Background: CD133 is a marker of stem cells as well cancer stem cells. This study investigated the association between CD133 expression in cancer cells and the clinical outcome of non-mucin producing intrahepatic cholangiocarcinoma (ICC).
Methods: Fifty-seven non-mucin producing ICC patients were enrolled in this study. Immunohistochemistry (IHC) and immunofluorescence staining for CD133 as well as other cancer-associated proteins, including cytokeratin 19, TGF-β1, p-Smad2 and epithelial-mesenchymal transition (EMT) markers S100A4, E-Cadherin and Vimentin were analyzed.

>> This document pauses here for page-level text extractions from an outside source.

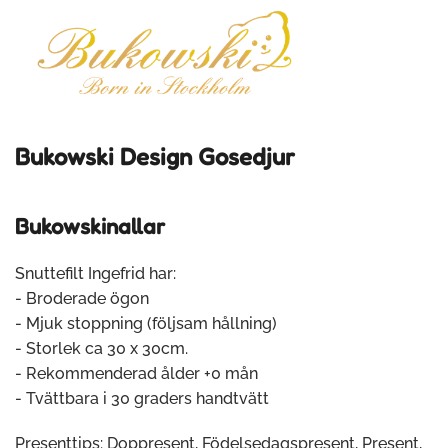
Bukowski Design Gosedjur
Bukowskinallar
Snuttefilt Ingefrid har:
- Broderade ögon
- Mjuk stoppning (följsam hållning)
- Storlek ca 30 x 30cm.
- Rekommenderad ålder +0 mån
- Tvättbara i 30 graders handtvätt
Presenttips: Doppresent, Födelsedagspresent, Present,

Results: IHC staining showed that tumor cells in 52.6% of patients expressed CD133. The CD133+ patients had significantly higher metastasis rate than those without CD133+ tumor cells (36.7% vs. 10.1%, p = 0.03). The CD133+ patients had shorter overall and disease-free survival time as compared to the CD133- patients. Furthermore, 90.9% of CD133+ patients developed cancer recurrence, as compared to 64.3% of CD133- patients (p = 0.02). As compared to CD133- patients, tumor cells in CD133+ patients demonstrated high levels of TGF-β/p-Smad2 as well as EMT-like alteration, characterized by loss of E-Cadherin and expression of Vimentin and S100A4.
Conclusions: CD133 expression in ICC tumor cells indicates poor prognosis of the disease and might be associated with TGF-β related EMT alterations.
Keywords: CD133; Epithelial–mesenchymal transition; Intrahepatic cholangiocarcinoma.